Старлею этого оказалось мало. И он втянул меня в обстоятельнейшее обсуждение жизни кобонков, попросив высказаться по поводу экономики аборигенов.

— Я и сам толком не понимаю, за счет чего развивалась их экономика, — скромность всегда была присуща мне. — Но кое-какие данные позволяют мне предположить, что развивалась она за счет войны. Промышленность одних государств специализировались на производстве биологического оружия. Другие занимались робототехникой. Третьи изготавливали программное обеспечение для управления боевыми системами…
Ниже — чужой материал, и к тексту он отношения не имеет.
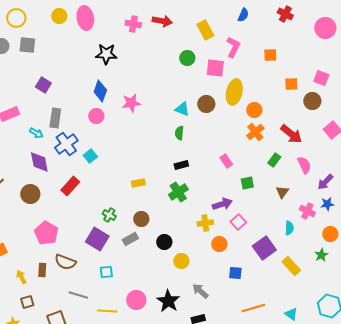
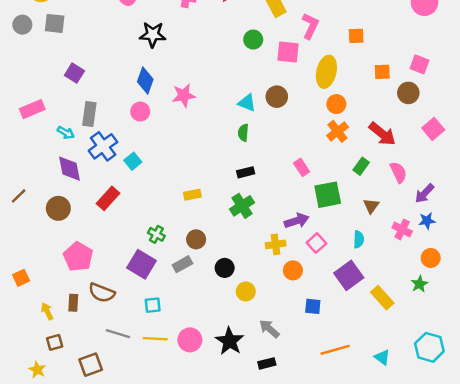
yellow ellipse: (234, 92) -> (326, 72), moved
green square: (247, 183) -> (328, 195), size x1.6
cyan semicircle: (289, 228) -> (359, 239), moved
yellow line: (107, 311) -> (155, 339), moved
Я рассказывал несколько минут. И надеялся, что после этого его пропустят в кабинет начальника станции.

Однако секретарь-адъютант не удовлетворился сим рассказом. И спросил у меня, имелись ли у кобонков деньги.

— Банков у них однозначно не было, — подумав, ответил я. — И денежной системы тоже. Имелась сложная цепь посредников-старейшин. Они как-то осуществляли обмен между постоянно враждующими между собой странами, используя некий эквивалент, учитывающий спрос на продукцию и ее себестоимость. Что-то среднее между деньгами и векселями. То есть ценные бумаги с неповторяющимся номиналом, удостоверенным старейшинами минимум двух кланов…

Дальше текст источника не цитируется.